И тем не менее на следующий день они уговорились сходить в кино. Показывали «Весну наЗаречной улице», которая в то время только-только вышла на экраны. Фильм, ещё раз повторю, замечательный и, если кто не знает, про простого рабочего парня-металлурга (в исполнении Николая Рыбникова), влюбившегося в очень культурную, изысканную и довольно заносчивую молодую учительницу из школы рабочей молодёжи. В финале этого фильма хорошенькая и культурная учительница, побывав на производстве, задумалась о правде жизни, созидательного труда и, самое главное, о замечательных человеческих качествах простого рабочего парня с Заречной улицы. Фильм произвёл немалое впечатление на генеральскую падчерицу и москвичку в кружевных перчатках, которая, уже возвратившись к себе в санаторий и отряхая пыль с кружевного зонтика, задумалась и самой себе сказала: «А может, не так уж это и плохо, что его зовут Рашит?»
Через несколько дней молодые люди расстались, уехав в Москву и Белорецк соответственно.

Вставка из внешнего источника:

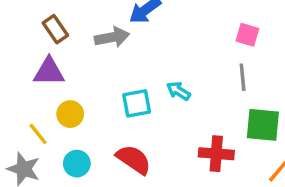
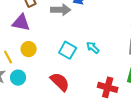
cyan square: (137, 103) -> (68, 50), turned 30
cyan circle: (77, 164) -> (18, 78), moved

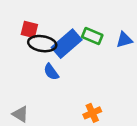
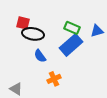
blue rectangle: (67, 44) -> (71, 45), moved
orange cross: (92, 113) -> (54, 79), moved

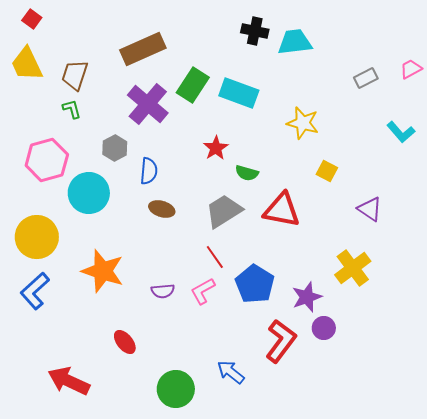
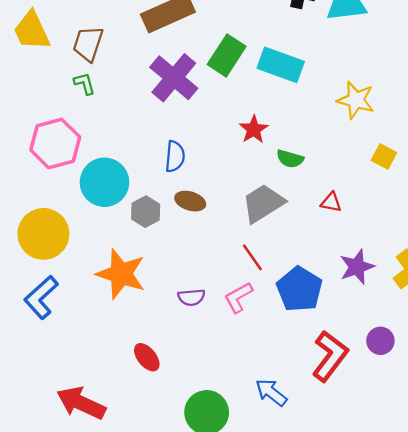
gray hexagon: (115, 148) -> (146, 212), moved
red triangle: (282, 210) -> (331, 202), size x0.5
purple star: (307, 297) -> (357, 267), moved

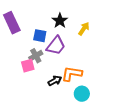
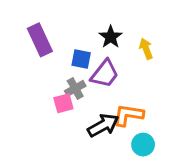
yellow arrow: (84, 29) -> (146, 49), turned -56
black arrow: (55, 81) -> (103, 125), size x1.5

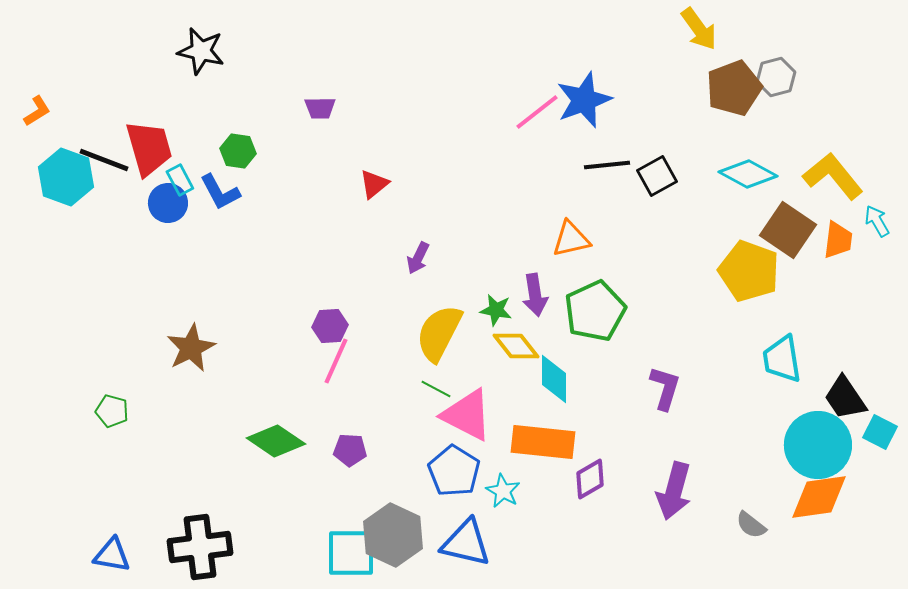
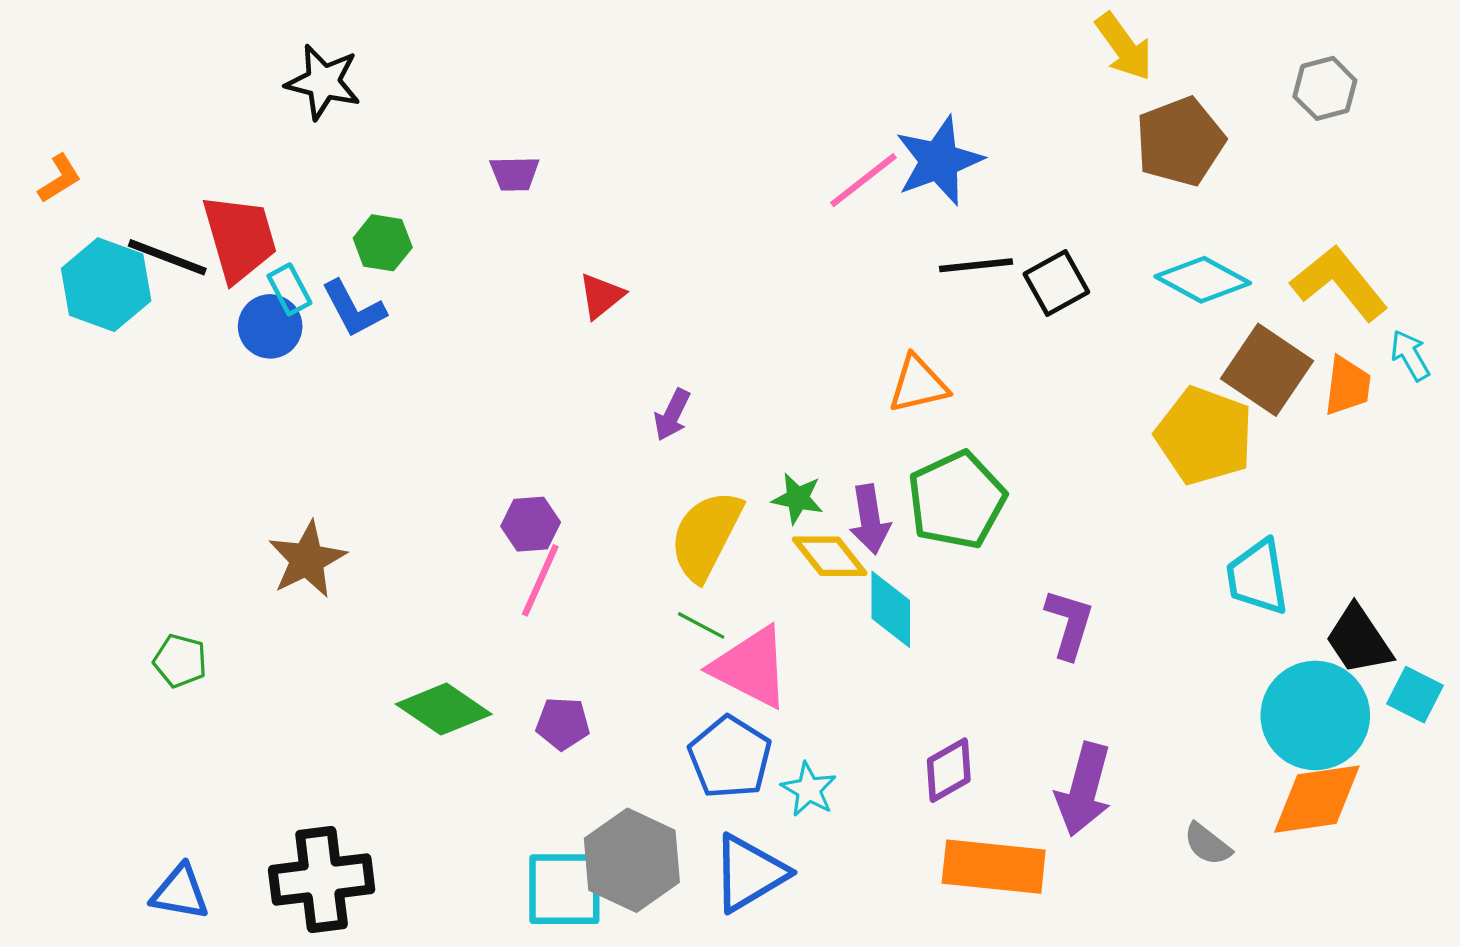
gray hexagon: (776, 77) -> (1325, 88), moved
purple arrow: (535, 295) -> (870, 519), moved
orange rectangle: (543, 442) -> (994, 867), moved
blue triangle: (466, 543) -> (749, 873), turned -44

В течение года продолжалась их в высшей степени романтическая переписка, финалом которой была регистрация брака, обстоятельства которого неумолимо приводили к тому, с чего я и начала, –– к улице маршала Бирюзова. Дело в том, что двадцатишестилетняя барышня Таня Зимина после безвременной кончины своей матери, Александры Константиновны Кругловой (в девичестве –– Макасеевой, в первом браке –– Зиминой), жила на той же улице Бирюзова и в точно таком же «генеральском» доме со своим отчимом, о котором уже говорилось выше. Появление молодого мужа падчерицы, глубокого провинциала и «инородца», генерала отнюдь не обрадовало, и молодым пришлось временно разлучиться. Правда, проявив недюжинное упорство, Татьяна Юрьевна всё-таки настояла на принудительном обмене генеральской квартиры, что на улице Бирюзова (а находилась она в доме, где до недавних пор находился магазин «Ткани»). Генерал с падчерицей разъехались, и молодая семья последней переселилась в комнату коммунальной квартиры на улице Бирюзова, дом один (пятый этаж, центральный подъезд, квартира 82). Правда, коммунальная квартира отнюдь не была «вороньей слободкой», а состояла всего из двух комнат –– большой и маленькой. В маленькой, похожей на пенал, поселились молодожёны, а в большой обитало семейство полковника по фамилии Зинчук.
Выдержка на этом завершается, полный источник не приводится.